KEEL: A software tool to assess evolutionary algorithms for Data Mining problems (regression, classification, clustering, pattern mining and so on)

Publicaciones Soportadas por el Proyecto KEEL

Iris Plants Database

Description
Data Set

Description

Name: Iris Plants Database
Type: Real World

Number of examples: 150

Number of features: 4
Domain of the feature 1: [4.3, 7.9]
Domain of the feature 2: [2.0, 4.4]
Domain of the feature 3: [1.0, 6.9]
Domain of the feature 4: [0.1, 2.5]
Number of Clases: 3
Domain of the Class: [Iris-setosa, Iris-versicolor, Iris-virginica]

The data set contains classes of 150 instances each one, where each class talks about a type of plant rainbow. A class is linearly separable of the other two and the two last ones are not linearly separable one of another one.

Data Set

You can download the original UCI data file http://www.keel.es/dataset/uci/iris.data and the UCI description file of the dataset http://www.keel.es/dataset/uci/iris.names or you can visit the UCI web site of the dataset http://archive.ics.uci.edu/ml/datasets/Iris.

In Keel, the original data set is partitioned using 10-fold cross-validation procedure. The initial data set T, is randomly divided into 10 disjoint sets of equal size T1,...,TN. We maintain the original class distribution (before partitioning) within each set when carrying out the partition process. We then conduct 10 pairs of training and test sets.
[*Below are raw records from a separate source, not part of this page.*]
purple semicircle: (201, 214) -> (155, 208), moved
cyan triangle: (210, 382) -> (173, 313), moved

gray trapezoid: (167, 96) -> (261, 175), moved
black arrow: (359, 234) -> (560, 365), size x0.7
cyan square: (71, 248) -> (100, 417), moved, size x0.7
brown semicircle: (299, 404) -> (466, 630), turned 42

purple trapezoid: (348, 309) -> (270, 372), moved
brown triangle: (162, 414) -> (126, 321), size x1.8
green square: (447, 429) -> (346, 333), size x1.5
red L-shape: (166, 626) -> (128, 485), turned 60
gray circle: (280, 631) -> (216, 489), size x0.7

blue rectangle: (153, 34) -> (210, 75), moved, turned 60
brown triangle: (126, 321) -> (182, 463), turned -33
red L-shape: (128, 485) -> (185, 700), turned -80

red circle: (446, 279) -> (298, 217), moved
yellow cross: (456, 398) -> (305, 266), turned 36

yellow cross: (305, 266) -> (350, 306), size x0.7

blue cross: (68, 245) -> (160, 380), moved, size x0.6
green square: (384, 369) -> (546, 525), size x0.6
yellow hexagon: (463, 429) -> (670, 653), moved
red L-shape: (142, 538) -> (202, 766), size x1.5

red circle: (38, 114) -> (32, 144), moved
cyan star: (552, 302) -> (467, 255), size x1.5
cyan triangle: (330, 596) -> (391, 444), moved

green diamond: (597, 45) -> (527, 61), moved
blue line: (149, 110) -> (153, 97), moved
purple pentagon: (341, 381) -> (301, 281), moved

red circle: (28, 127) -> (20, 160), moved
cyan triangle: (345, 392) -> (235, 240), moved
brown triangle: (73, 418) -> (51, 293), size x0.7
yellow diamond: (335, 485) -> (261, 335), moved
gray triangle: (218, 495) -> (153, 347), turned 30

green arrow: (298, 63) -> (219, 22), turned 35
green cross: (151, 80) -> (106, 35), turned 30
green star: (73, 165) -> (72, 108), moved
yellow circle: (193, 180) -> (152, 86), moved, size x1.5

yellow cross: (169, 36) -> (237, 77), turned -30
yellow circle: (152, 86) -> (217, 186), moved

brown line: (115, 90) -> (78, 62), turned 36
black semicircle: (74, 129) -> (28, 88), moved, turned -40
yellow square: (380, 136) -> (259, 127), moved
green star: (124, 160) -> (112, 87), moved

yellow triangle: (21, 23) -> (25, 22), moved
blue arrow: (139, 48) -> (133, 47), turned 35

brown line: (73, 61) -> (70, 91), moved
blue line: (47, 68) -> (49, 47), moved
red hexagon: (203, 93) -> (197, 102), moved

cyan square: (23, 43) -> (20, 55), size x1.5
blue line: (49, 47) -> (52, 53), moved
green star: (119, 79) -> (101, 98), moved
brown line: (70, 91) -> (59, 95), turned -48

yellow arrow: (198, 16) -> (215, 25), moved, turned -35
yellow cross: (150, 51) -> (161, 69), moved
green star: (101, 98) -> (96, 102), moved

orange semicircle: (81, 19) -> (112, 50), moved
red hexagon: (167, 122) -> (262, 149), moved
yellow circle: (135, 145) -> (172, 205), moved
Moreover, the original data set of 150 examples has been randomly divided into 2 different subsets (each one with 75 examples) for 5 times. We have builded 5 different partitions of the original data set at 50%-50% to apply the 5x2cv paired t-test , namely we perform 5 replications of 2-fold cross-validation.

Training (50% examples)	Test (50% examples)
Iris-5x2-1tra.dat	Iris-5x2-1tst.dat
Iris-5x2-2tra.dat	Iris-5x2-2tst.dat
Iris-5x2-3tra.dat	Iris-5x2-3tst.dat
Iris-5x2-4tra.dat	Iris-5x2-4tst.dat
Iris-5x2-5tra.dat	Iris-5x2-5tst.dat

You can also download the whole data set in Keel format here.